Chinese internet scammers operating out of Cambodia have changed their tactics and begun using sexual images to bribe money from victims, according to a senior immigration official.
His comments came as 74 Chinese nationals, including 21 women, were deported yesterday after allegedly extorting money from people in China via the internet.
The deportation was arranged by the Interior Ministry’s General Department of Immigration Police through Phnom Penh International Airport.
The suspects were taken to the airport under armed guard, where 200 Chinese police officials were waiting to meet them and escort them onto the plane.
Uk Heisela, director of the Investigation and Procedure Department at the Interior Ministry’s Immigration General Department, said the 74 Chinese nationals were arrested on July 1 in Kampot province and Phnom Penh.
They were allegedly involved in extorting money from people in China using internet phone calls, otherwise known as VoiP.
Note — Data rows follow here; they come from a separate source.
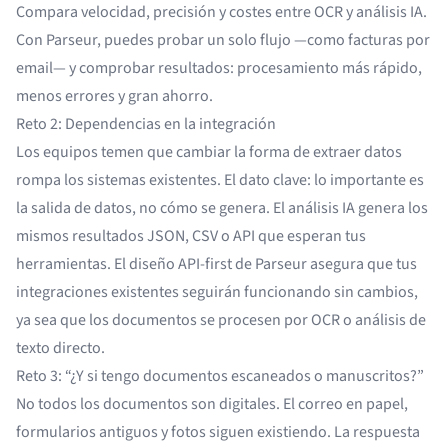
Compara velocidad, precisión y costes entre OCR y análisis IA.
Con Parseur, puedes probar un solo flujo —como
facturas por
email
— y comprobar resultados: procesamiento más rápido,
menos errores y gran ahorro.
Reto 2: Dependencias en la integración
Los equipos temen que cambiar la forma de extraer datos
rompa los sistemas existentes. El dato clave: lo importante es
la salida de datos, no cómo se genera. El análisis IA genera los
mismos resultados JSON, CSV o API que esperan tus
herramientas. El diseño API-first de Parseur asegura que tus
integraciones existentes seguirán funcionando sin cambios,
ya sea que los documentos se procesen por OCR o análisis de
texto directo.
Reto 3: “¿Y si tengo documentos escaneados o manuscritos?”
No todos los documentos son digitales. El correo en papel,
formularios antiguos y fotos siguen existiendo. La respuesta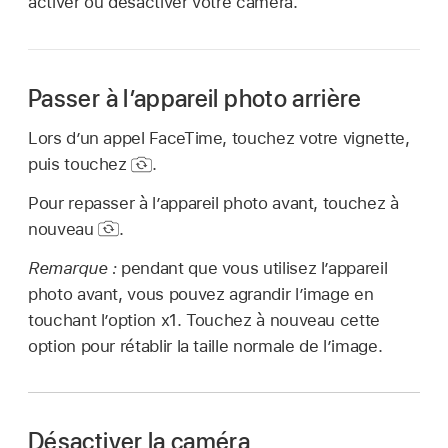
activer ou désactiver votre caméra.
Passer à l’appareil photo arrière
Lors d’un appel FaceTime, touchez votre vignette,
puis touchez
.
Pour repasser à l’appareil photo avant, touchez à
nouveau
.
Remarque :
pendant que vous utilisez l’appareil
photo avant, vous pouvez agrandir l’image en
touchant l’option x1. Touchez à nouveau cette
option pour rétablir la taille normale de l’image.
Désactiver la caméra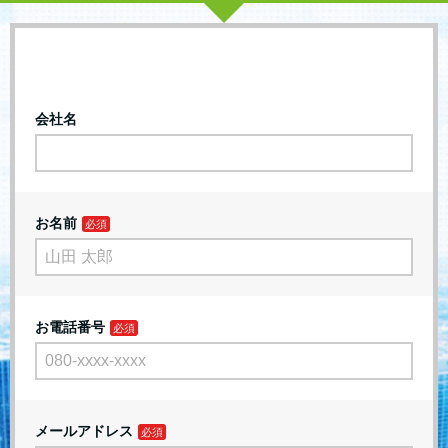
会社名
お名前
お電話番号
メールアドレス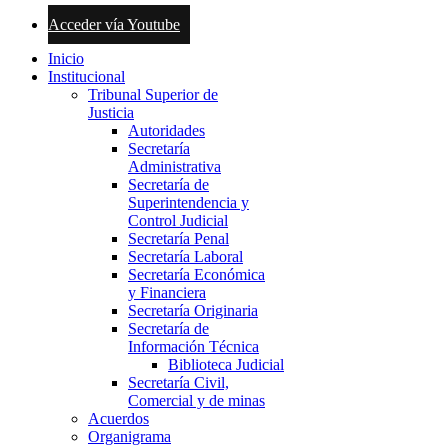
Acceder vía Youtube
Inicio
Institucional
Tribunal Superior de
Justicia
Autoridades
Secretaría
Administrativa
Secretaría de
Superintendencia y
Control Judicial
Secretaría Penal
Secretaría Laboral
Secretaría Económica
y Financiera
Secretaría Originaria
Secretaría de
Información Técnica
Biblioteca Judicial
Secretaría Civil,
Comercial y de minas
Acuerdos
Organigrama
“This is the first VoiP crime in 2017. We have previously deported Chinese nationals more than 10 times,” he said. “More than 500 Chinese suspects have been involved in VoiP crimes here. We have been deporting them from Cambodia since we began cracking down on this crime.”
Mr Heisela said this latest scam was different from previous ones because the suspects used pictures of a sexual nature to extort money from people in China.
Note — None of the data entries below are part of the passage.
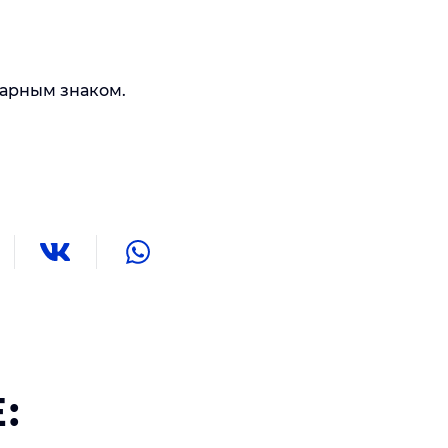
арным знаком.
: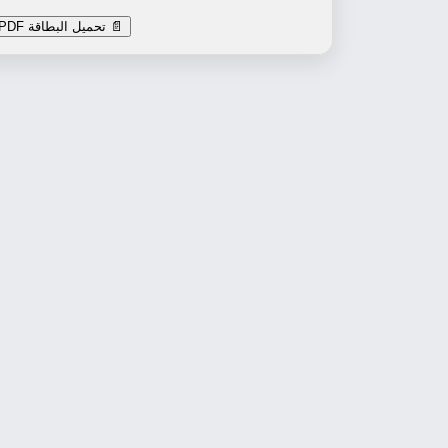
📄 تحميل البطاقة PDF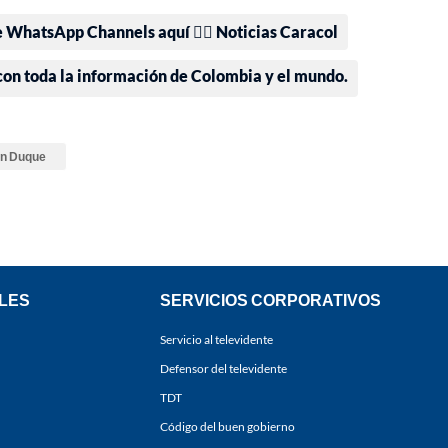
e WhatsApp Channels aquí 👉🏻 Noticias Caracol
 con toda la información de Colombia y el mundo.
án Duque
LES
SERVICIOS CORPORATIVOS
Servicio al televidente
Defensor del televidente
TDT
Código del buen gobierno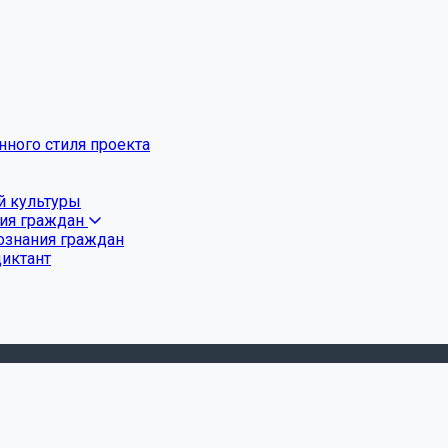
ного стиля проекта
й культуры
ния граждан
ознания граждан
диктант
He said they used women to chat online to male victims. The women showed their naked bodies to the victims, while a third party then threatened to release the conversations and photos to extort money from those targeted.
In the past, fraudsters have used fake police and court documents to extort victims, threatening to kill their families.
“The suspects were based in Cambodia but they extorted victims in China. All 74 Chinese nationals come from China’s Hunan province,” Mr Heisela said.
“The victims lost between 1,000 and 30,000 yuan ($150 and $4,500) each. Some commit suicide because they are ashamed and have lost everything.”
Of the 74 suspects, 58 had passports but the rest had entered the country illegally.
Mr Heisela added that more than 1,000 people from 35 countries have been deported this year and more than 10,000 have been ejected from the country since the immigration department was created.
Of those 10,000, the majority were Vietnamese followed by Chinese nationals, he said.